***** Information given
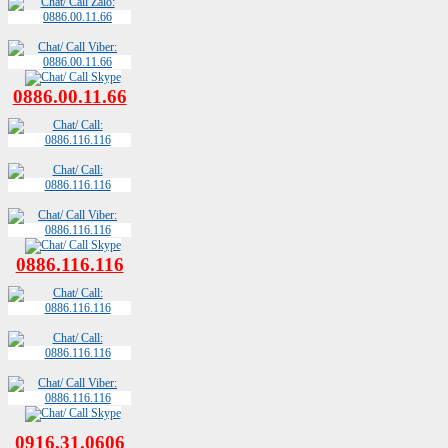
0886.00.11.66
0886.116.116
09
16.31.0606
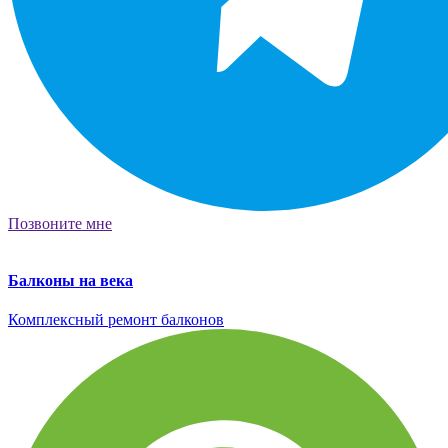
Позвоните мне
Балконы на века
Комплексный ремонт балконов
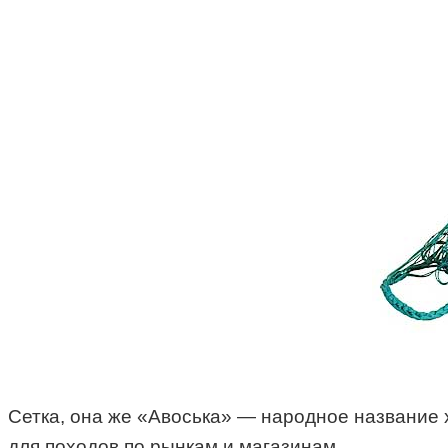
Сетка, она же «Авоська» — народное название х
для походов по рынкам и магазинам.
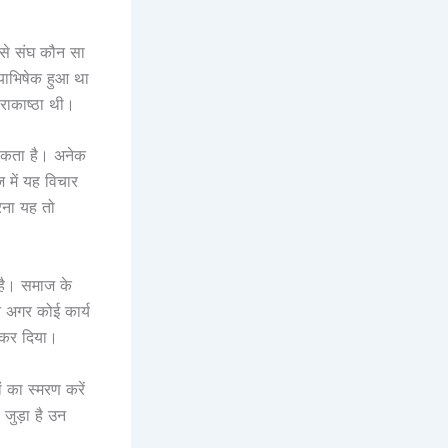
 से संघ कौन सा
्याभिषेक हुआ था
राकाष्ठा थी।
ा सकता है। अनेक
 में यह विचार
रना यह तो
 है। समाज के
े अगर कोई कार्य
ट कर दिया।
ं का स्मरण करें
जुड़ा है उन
**********
***** Information given
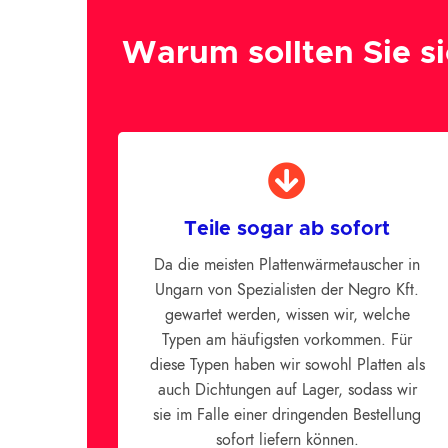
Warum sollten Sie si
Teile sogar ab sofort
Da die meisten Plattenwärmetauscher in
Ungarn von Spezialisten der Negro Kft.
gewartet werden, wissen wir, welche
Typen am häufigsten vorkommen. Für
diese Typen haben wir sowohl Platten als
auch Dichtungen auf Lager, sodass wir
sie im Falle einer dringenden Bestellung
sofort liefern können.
**********
Give again, exactly as written above, every line from the one holding "0886.00.11.66" to the one holding "जुड़ा है उन", with both ends kept and the pictures left out.

0886.00.11.66
0886.116.116
09
16.31.0606
Позвоните мне
Балконы на века
Комплексный ремонт балконов
Сетка, она же «Авоська» — народное название х
для походов по рынкам и магазинам.
 से संघ कौन सा
्याभिषेक हुआ था
राकाष्ठा थी।
ा सकता है। अनेक
 में यह विचार
रना यह तो
 है। समाज के
े अगर कोई कार्य
ट कर दिया।
ं का स्मरण करें
जुड़ा है उन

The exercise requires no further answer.